I'm going to make a full tutorial on it.


Step 1: Solve outer corners.
Solve a pair of white edges. 
Insert third white edge.
Then use this for the last one.





Turn U until you get 2 solved corners. 
Use the 2-gen with R2 T-Perm to swap the last two corners. 
R2 U R2 U' R2 y' R2 U' R2 U R2

Step 2: Solve inner corners.


Step 3: Solve inner and outer edges simultaneously.
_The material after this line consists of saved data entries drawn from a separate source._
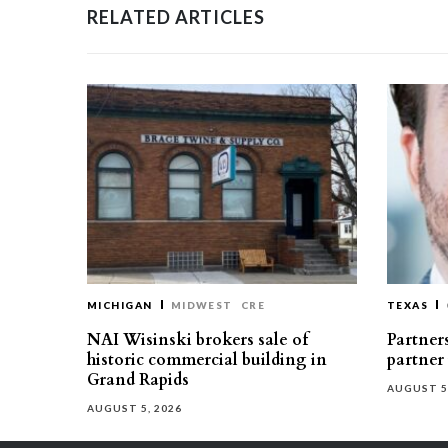
RELATED ARTICLES
MICHIGAN
MIDWEST
CRE
TEXAS
NAI Wisinski brokers sale of
Partners
historic commercial building in
partner
Grand Rapids
AUGUST 5
AUGUST 5, 2026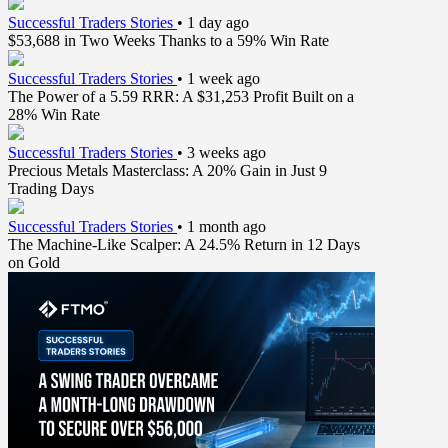
Successful Traders Stories
•
1 day ago
$53,688 in Two Weeks Thanks to a 59% Win Rate
Successful Traders Stories
•
1 week ago
The Power of a 5.59 RRR: A $31,253 Profit Built on a
28% Win Rate
Successful Traders Stories
•
3 weeks ago
Precious Metals Masterclass: A 20% Gain in Just 9
Trading Days
Successful Traders Stories
•
1 month ago
The Machine-Like Scalper: A 24.5% Return in 12 Days
on Gold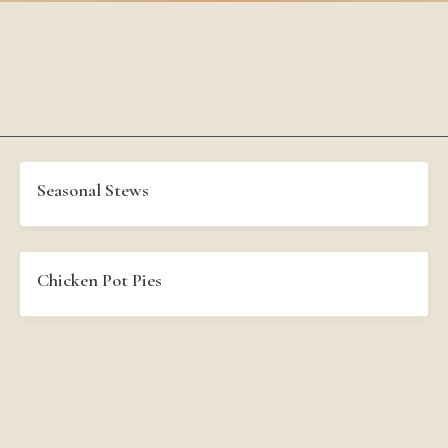
Seasonal Stews
Chicken Pot Pies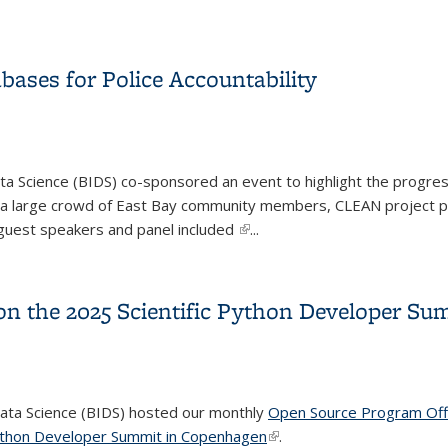
CRELS and CSS Training Program Cohorts
ases for Police Accountability
ata Science (BIDS) co-sponsored an event to highlight the progre
ng a large crowd of East Bay community members, CLEAN project p
e guest speakers and panel included
(link is external)
...
bases for Police Accountability
 on the 2025 Scientific Python Developer S
Data Science (BIDS) hosted our monthly
Open Source Program Off
Python Developer Summit in Copenhagen
(link is external)
.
Step 4: Permute Fixed layer.

Step 5: Permute unfixed layer.


----------



## ProfilesRubiks (Feb 26, 2010)

do you even know what i'm talking about? i'm nto talking about a normal 3x3x2. i'm talking about this http://cube4you.com/product-644.html


----------



## iSpinz (Feb 26, 2010)

Yes, I sell them in my store.


----------



## Innocence (Feb 26, 2010)

He seems to know exactly what he's talking about. He just hasn't really elaborated on some of the steps.


----------



## cubemaste r (Apr 3, 2014)

I can solve the inner circle and the first layer, does anybody know algorithms to 3 cycle the last layer corners, to 3 cycle the last layer edges, and to swap to adjacent edges all without affecting the first layer and the inner circle?


----------



## cubemaste r (Apr 4, 2014)

cubemaste r said:


> I can solve the inner circle and the first layer, does anybody know algorithms to 3 cycle the last layer corners, to 3 cycle the last layer edges, and to swap to adjacent edges all without affecting the first layer and the inner circle?



I found a way to solve last layer edges, all I need is an algorithm to 3 cycle the last layer corners


----------